I've been investigating a strange problem on one of my servers. It started out as a simple case of NetBackup failing to back the filesystem up.
Now that's not entirely unusual - NetBackup often goes off and sulks in a corner. But this was rather different, as it didn't disappear as mysteriously as it came. Rather, it stayed put and the filesystem repeatedly refused to complete a backup. And the diagnostics are pretty much non-existent.
OK, so after a week or so of this I decide to try an alternative approach. To my surprise, I couldn't blame NetBackup.
First attempt was to try ufsdump. It started off in a promising manner, then froze completely on me.
OK, that's not good. So I try various attempts at tar. So various tar commands, writing to a remote tape or filesystem. That would work, right? Wrong!
Each attempt freezes completely on me. That's local tar piped to tar that writes over nfs; tar piped to an rsh; tar on an nfs client; tar using rmt to write to a tape.
That's odd. Now, at least I can look at the output and see how far it's got. I'm starting to make headway, as it looks like it gets to the same point each time.
OK, so I start to build a copy by tarring up various bits of the filesystem, avoiding the place where I know it breaks. Until I get into the suspect area. And yes, it still fails in the same place (but at least I've got a copy of most of the filesystem now, so can breathe easier).

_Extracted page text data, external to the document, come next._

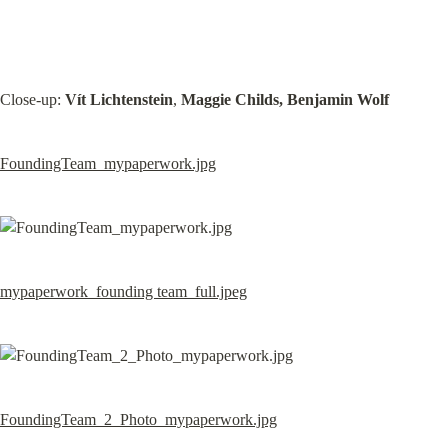
Close-up: 
Vít Lichtenstein
, 
Maggie Childs, Benjamin Wolf
FoundingTeam_mypaperwork.jpg
mypaperwork_founding team_full.jpeg
FoundingTeam_2_Photo_mypaperwork.jpg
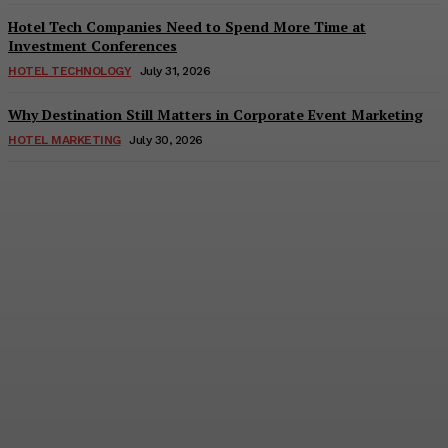
Hotel Tech Companies Need to Spend More Time at
Investment Conferences
HOTEL TECHNOLOGY
July 31, 2026
Why Destination Still Matters in Corporate Event Marketing
HOTEL MARKETING
July 30, 2026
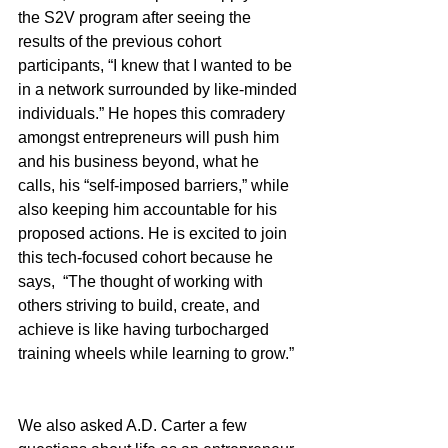
the S2V program after seeing the 
results of the previous cohort 
participants, “I knew that I wanted to be 
in a network surrounded by like-minded 
individuals.” He hopes this comradery 
amongst entrepreneurs will push him 
and his business beyond, what he 
calls, his “self-imposed barriers,” while 
also keeping him accountable for his 
proposed actions. He is excited to join 
this tech-focused cohort because he 
says,  “The thought of working with 
others striving to build, create, and 
achieve is like having turbocharged 
training wheels while learning to grow.” 
We also asked A.D. Carter a few 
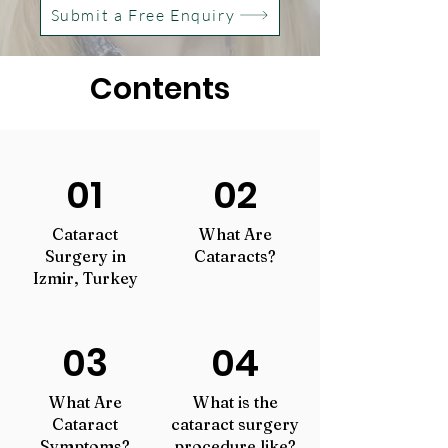
Submit a Free Enquiry
Contents
01
02
Cataract
What Are
Surgery in
Cataracts?
Izmir, Turkey
03
04
What Are
What is the
Cataract
cataract surgery
Symptoms?
procedure like?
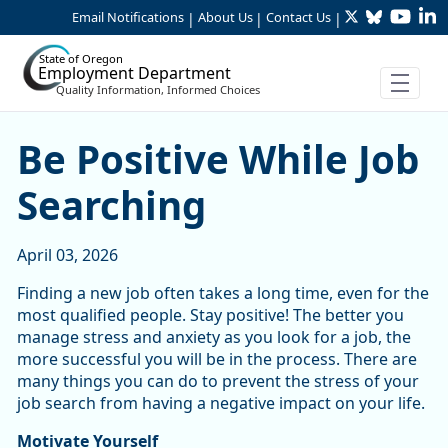
Twitter
Bluesky
YouTu
Li
Skip to Main Content
Email Notifications
About Us
Contact Us
|
|
|
State of Oregon
Employment Department
Quality Information, Informed Choices
Be Positive While Job Searc
Be Positive While Job
Searching
April 03, 2026
Finding a new job often takes a long time, even for the
most qualified people. Stay positive! The better you
manage stress and anxiety as you look for a job, the
more successful you will be in the process. There are
many things you can do to prevent the stress of your
job search from having a negative impact on your life.
Motivate Yourself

The bad area is in an area that has various versions (views of the data) of the index files of a proprietary search engine. Now it looks like tar always traverses the hierarchy in the same order. OK, so if I manually list the subdirectories in an order that puts the failed one last, I can copy off the files I'm missing, right?
That was a fine theory until it froze on me again. And this is where it gets really strange. Each subdirectory has the same structure. So in each subdirectory there's a bunch of files with different suffixes. And it always fails on one particular suffix. Furthermore, it fails at about the same distance (about 38 of 40 megabytes). That's about as weird as it gets, in my experience. What on earth is there about these files that causes anything that tries to back these files up to lock up completely?
And it gets worse. I can cp this file locally. Try cp to any nfs-mounted location and the cp wedges. An rcp to any remote system wedges. And it's the same again - it wedges at the same distance into the file.
It must be something in the data stream that's contained in these files. At least I did find one way to copy them across - if I gzip them first then they go across fine.
But where is the bug that's being tickled? Is this something in the network stack?